Reputation: 746
My problem is how to parse wildcard queries with Lucene that the query term is passed through a TokenFilter
.
I'm using a a custom Analyzer
with several filers (e.g. ASCIIFoldingFilter
, but that's only an example). My problem is that whenever Lucene's QueryParser
detects that one of the sub-queries is a WildcardQuery
, it by design [1] ignores the Analyzer
.
This means that a query for über is filtered correctly,
über -> uber
but a query for über* (with a wildcard) is not passed through a filter at all:
über* -> über*
Obviously this means - as index-side all tokens are filtered - that there can be no matches on any query containing ü...

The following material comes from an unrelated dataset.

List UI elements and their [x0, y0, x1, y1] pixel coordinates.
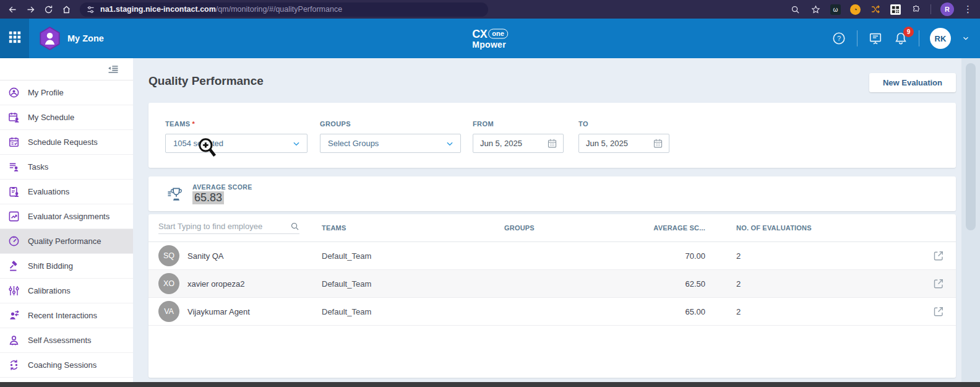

Q: How do I force Lucene to filter the query for the WildCard queries, too? I'm looking for a way which would at least marginally re-use Lucene's codebase ;-)
Note: As an input I receive a query string, so building queries programmatically is not an option. Note: I'm using Lucene 4.5.1.
[1] http://www.gossamer-threads.com/lists/lucene/java-user/14224
Context:
// analyzer applies filters in Analyzer#createComponents (String, Reader)
Analyzer analyzer = new CustomAnalyzer (Version.LUCENE_45);
// I'm using org.apache.lucene.queryparser.classic.MultiFieldQueryParser
QueryParser parser = new MultiFieldQueryParser (Version.LUCENE_45, fields, analyzer);
parser.setAllowLeadingWildcard (true);
parser.setMultiTermRewriteMethod (MultiTermQuery.SCORING_BOOLEAN_QUERY_REWRITE);
// actual parsing of the input query
Query query = parser.parse (input);
Upvotes: 1
Views: 3736
Reputation: 746
Ok, I found a solution: I'm extending QueryParser
to override #getWildcardQuery (String, String)
. This way I can intercept and alter the term after a wildcard query is detected and before it is created:
@Override
protected Query getWildcardQuery (String field, String termStr) throws ParseException
{
String term = termStr;
TokenStream stream = null;
try
{
// we want only a single token and we don't want to lose special characters
stream = new KeywordTokenizer (new StringReader (term));
stream = new LowerCaseFilter (Version.LUCENE_45, stream);
stream = new ASCIIFoldingFilter (stream);
CharTermAttribute charTermAttribute = stream.addAttribute (CharTermAttribute.class);
stream.reset ();
while (stream.incrementToken ())
{
term = charTermAttribute.toString ();
}
}
catch (IOException e)
{
LOGGER.debug ("Failed to filter search query token {}", term, e);
}
finally
{
IOUtils.closeQuietly (stream);
}
return super.getWildcardQuery (field, term);
}
This solution is based on similar questions:
Using a Combination of Wildcards and Stemming
How to get a Token from a Lucene TokenStream?
Note: in my code it's actually a bit more convoluted to keep all filters in the single location...
I still feel that there should be a better solution, though.
Upvotes: 2